Early in 1696 Drake busied himself in scotching an attempt by a group of senior county Tories to avoid taking the parliamentary association by drafting instead an address to be presented by the Earl of Bath, the county’s lord lieutenant. He pointed out ‘the great absurdities and defects’ of such a document and was gratified to see it ‘somewhat amended’. Commenting to his friend Sir George Treby*, he said that there seemed at first ‘an almost universal inclination’ for the Association but then

one night we lost, many having notions put into them that Harrow-on-the-Hill stood in a bottom, for that the word ‘rightful’ was to break the Act of Settlement. Moreover, they could not consent to the word ‘revenge’. So nice are some of us grown since we hunted the poor fellows that followed the Duke of Monmouth after the whole of the design was wholly defeated. This defection is owing to some of our leading Churchmen . . . there was a most abominable grand jury provided, in it many non-jurors, which the judge having notice of discouraged that panel, and we have a new one . . . I am almost ashamed of the condition of our militia. The commissions to the colonels came last week, and they, under the impression of what may happen upon their not signing the Association, are not likely to be very effective in settling their regiments.
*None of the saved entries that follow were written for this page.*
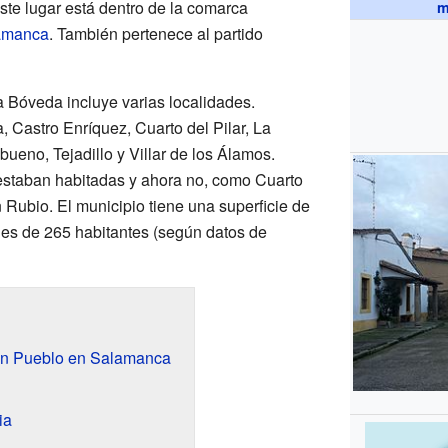
Este lugar está dentro de la comarca
m
amanca
. También pertenece al partido
a Bóveda incluye varias localidades.
 Castro Enríquez, Cuarto del Pilar, La
ueno, Tejadillo y Villar de los Álamos.
staban habitadas y ahora no, como Cuarto
Rubio. El municipio tiene una superficie de
 es de 265 habitantes (según datos de
Un Pueblo en Salamanca
ia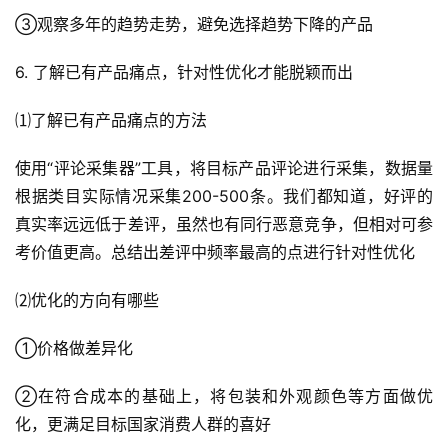
航
③观察多年的趋势走势，避免选择趋势下降的产品
6. 了解已有产品痛点，针对性优化才能脱颖而出
⑴了解已有产品痛点的方法
使用“评论采集器”工具，将目标产品评论进行采集，数据量
根据类目实际情况采集200-500条。我们都知道，好评的
真实率远远低于差评，虽然也有同行恶意竞争，但相对可参
考价值更高。总结出差评中频率最高的点进行针对性优化
⑵优化的方向有哪些
①价格做差异化
②在符合成本的基础上，将包装和外观颜色等方面做优
化，更满足目标国家消费人群的喜好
The matter was clarified when Parliament passed a bill making the taking of the Association compulsory for all those holding office under the crown and Bath was replaced as lord lieutenant of Devon by Lord Stamford, Drake’s Whig associate at Bere Alston. This led to a purge in the county commissions and an open breach between Drake and his Tory kinsman Sir William Drake, 4th Bt.* Sir Francis followed up the success by obtaining a new charter for Plymouth with the help of Somers and the Duke of Shrewsbury, under which he became recorder for life. His filling up the new corporation with Whig friends and contriving to exclude Charles Trelawny* from the command of the town’s militia earned him the nickname of ‘the regulator’. In November of that year he returned to Parliament at a by-election at Tavistock, where he had put up in order to keep out a Tory, Henry Manaton*. He was granted leave of absence on 6 Mar. 1697. In the following session he was teller on two occasions, but on succumbing to illness early in March 1698 was granted leave of absence. Following the 1698 election he was classed as a supporter of the Court party, and on 18 Jan. 1699 voted in favour of a standing army. On 15 Feb. he was given six weeks’ leave on account of a bronchial complaint which appears to have kept him at home for the rest of the Parliament. An analysis of the House according to ‘interests’ compiled during the first half of 1700 placed him as a supporter of Charles Montagu*.4

In later years Drake, who had seven sons to provide for yet continued to indulge in the expense of electioneering for the Whig interest, fell into serious financial difficulties. As trustee of the estates of Sir Henry Pollexfen†, and guardian to Sir Henry’s epileptic heir, he was able to marry off one of his own daughters to the heir and ensure that the Pollexfen estates eventually came into his family. Not surprisingly, Sir Henry’s brother, John Pollexfen*, accused him of sharp practice. Drake died during the last week of December 1717 and was buried at Meavy, near Tavistock. A local Tory remarked that ‘he died a lingering and tormenting death. I wish he be not punished worse in the other life.’5

Ref Volumes: 1690-1715

Author: Eveline Cruickshanks

Notes

  • 1. E. F. Eliott-Drake, Fam. and Heirs of Sir Francis Drake, i. 400; ii. 30, 65, 117
  • 2. Ibid. ii. 113.
  • 3. Eliott-Drake, ii. 86, 89–93, 114, 142–3; Cobbett, Parlty. Hist. v. 690; Add. 44058, ff. 75–81; HMC 13th Rep. VI, 33–34.
  • 4. Eliott-Drake, ii. 104–10, 113, 126; HMC 13th Rep. VI, 40–41; L. K. J. Glassey, Appt. JPs, 123; Coxe, Shrewsbury, 481.
  • 5. Eliott-Drake, ii. 119–23, 153–6, 207; Jnl. of James Yonge ed. Poynter, 229.